If some of these descriptions are not quite clear yet, read on. They will be through the practical exercise.

What if we don't use this sort of file structuring? The configuration files can become bloated, introduces risk of error, and gets costly to maintain in the long term. Do we have to use the exact same structure suggested above? No, we can leave out the files that we believe do not provide value based on our code planning and algorithmic thinking.

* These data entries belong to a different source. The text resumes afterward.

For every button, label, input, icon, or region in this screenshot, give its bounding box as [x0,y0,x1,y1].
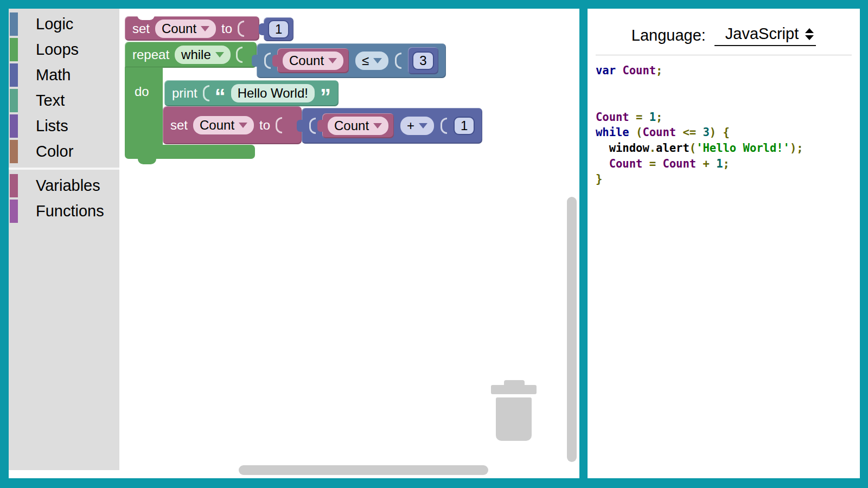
code-line: } [596,171,860,187]
category-color-chip [10,114,18,138]
language-select-value: JavaScript [725,25,799,43]
variable-dropdown[interactable]: Count [155,20,216,38]
block-arithmetic[interactable]: Count + 1 [302,108,482,144]
code-token: ; [656,64,662,77]
vertical-scrollbar[interactable] [567,197,577,462]
code-token: while [596,126,629,139]
number-field[interactable]: 3 [412,52,433,70]
code-token [676,126,682,139]
toolbox-category-lists[interactable]: Lists [9,113,119,139]
repeat-block-bottom[interactable] [125,145,255,159]
block-repeat-while[interactable]: repeat while [125,42,257,68]
operator-dropdown[interactable]: + [400,117,434,135]
toolbox-category-functions[interactable]: Functions [9,198,119,224]
code-token [642,157,649,170]
input-socket-icon [441,118,447,134]
category-color-chip [10,140,18,163]
toolbox-category-loops[interactable]: Loops [9,37,119,62]
code-token: Count [622,64,656,77]
block-variable-count[interactable]: Count [277,48,349,73]
code-token [629,111,636,124]
repeat-label: repeat [132,47,169,62]
code-token [642,111,649,124]
variable-dropdown-value: Count [334,118,369,133]
code-token: ( [690,142,696,155]
connector-tab [272,55,278,67]
category-label: Math [36,66,71,84]
category-label: Variables [36,177,100,195]
code-token: ; [723,157,730,170]
category-label: Color [36,143,73,160]
horizontal-scrollbar[interactable] [239,465,488,475]
category-label: Text [36,92,65,110]
code-token: Count [609,157,643,170]
input-socket-icon [238,21,244,37]
workspace-canvas[interactable]: set Count to 1 repeat while [119,9,579,478]
toolbox-category-text[interactable]: Text [9,88,119,113]
block-number-1[interactable]: 1 [264,17,293,41]
code-token: ) { [710,126,730,139]
code-line [596,94,860,110]
code-token: = [636,111,642,124]
block-variable-count[interactable]: Count [322,113,394,138]
variable-dropdown[interactable]: Count [328,117,388,135]
code-line: Count = 1; [596,110,860,125]
code-token [696,157,703,170]
toolbox-group: VariablesFunctions [9,168,119,224]
block-print[interactable]: print “ Hello World! ” [164,80,339,106]
close-quote-icon: ” [320,91,331,102]
category-color-chip [10,174,18,197]
category-color-chip [10,63,18,87]
toolbox-category-variables[interactable]: Variables [9,173,119,198]
set-label: set [170,118,188,133]
category-label: Lists [36,117,68,135]
code-token: window [596,142,649,155]
dropdown-arrow-icon [328,58,337,63]
block-number-3[interactable]: 3 [408,47,438,74]
to-label: to [259,118,270,133]
code-token [710,157,716,170]
variable-dropdown[interactable]: Count [283,52,343,70]
code-token [596,157,609,170]
connector-tab [317,120,323,132]
code-token: 1 [649,111,656,124]
repeat-block-wall[interactable] [125,67,163,145]
toolbox-category-color[interactable]: Color [9,139,119,164]
code-token [696,126,703,139]
code-token: . [649,142,656,155]
input-socket-icon [276,117,282,133]
code-token: var [596,64,616,77]
mode-dropdown-value: while [181,47,211,62]
do-label: do [135,84,149,99]
variable-dropdown[interactable]: Count [193,116,254,134]
number-field[interactable]: 1 [268,20,289,38]
variable-dropdown-value: Count [200,118,234,133]
code-line: window.alert('Hello World!'); [596,140,860,156]
code-panel: Language: JavaScript var Count; Count = … [588,9,860,478]
trash-lid [491,385,537,394]
input-socket-icon [236,47,242,63]
variable-dropdown-value: Count [162,21,196,36]
dropdown-arrow-icon [373,58,382,63]
code-token [656,157,662,170]
toolbox-category-logic[interactable]: Logic [9,11,119,37]
toolbox-category-math[interactable]: Math [9,62,119,88]
trash-body [496,397,532,441]
code-token: alert [656,142,690,155]
block-compare[interactable]: Count ≤ 3 [257,43,446,78]
mode-dropdown[interactable]: while [175,46,231,64]
text-field[interactable]: Hello World! [231,84,315,102]
language-label: Language: [631,27,706,44]
operator-dropdown-value: ≤ [362,53,369,68]
category-color-chip [10,38,18,61]
category-label: Functions [36,202,104,220]
select-spinner-icon [805,28,814,40]
trash-icon[interactable] [491,378,537,441]
language-select[interactable]: JavaScript [714,25,816,46]
code-token: + [703,157,710,170]
dropdown-arrow-icon [419,123,427,129]
code-token: ; [656,111,662,124]
block-set-count-increment[interactable]: set Count to [163,106,302,144]
number-field[interactable]: 1 [454,117,475,135]
operator-dropdown[interactable]: ≤ [355,52,388,70]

To build the AWS infrastructure in the diagram above, we can structure our files in different ways. This is where subjectivity plays a big role. For example:

Option 1: We could organize network resources in one file and compute resources in another. This is organizing resources by their function type. We can choose to ignore the LICENSE file because this is a small project. We can eliminate providers.tf from the list and declare provider plugins inside the main.tf file. We can choose to skip the README file too.

      .
      ├── main.tf
      ├── outputs.tf
      ├── network.tf
      ├── compute.tf
      ├── changing.tfvars
      ├── variables.tf

Option 2: Resource tier identification can be a laboring process but helps with a framework to think about how resources are organized in the cloud. Even though I wouldn't recommend it for structuring files, there's nothing that prohibits us from doing so other than good design sense. We can explicitly state the licensing plans for the code. We can leave out the provider plugin declaration in its own file.

      .
      ├── LICENSE
      ├── main.tf
      ├── outputs.tf
      ├── providers.tf
      ├── README.md
      ├── tier1.tf
      ├── tier2.tf
      ├── tier3.tf
      ├── changing.tfvars
      ├── variables.tf

Let’s start very simple so the descriptions come across clearly and we build up the infrastructure block by block.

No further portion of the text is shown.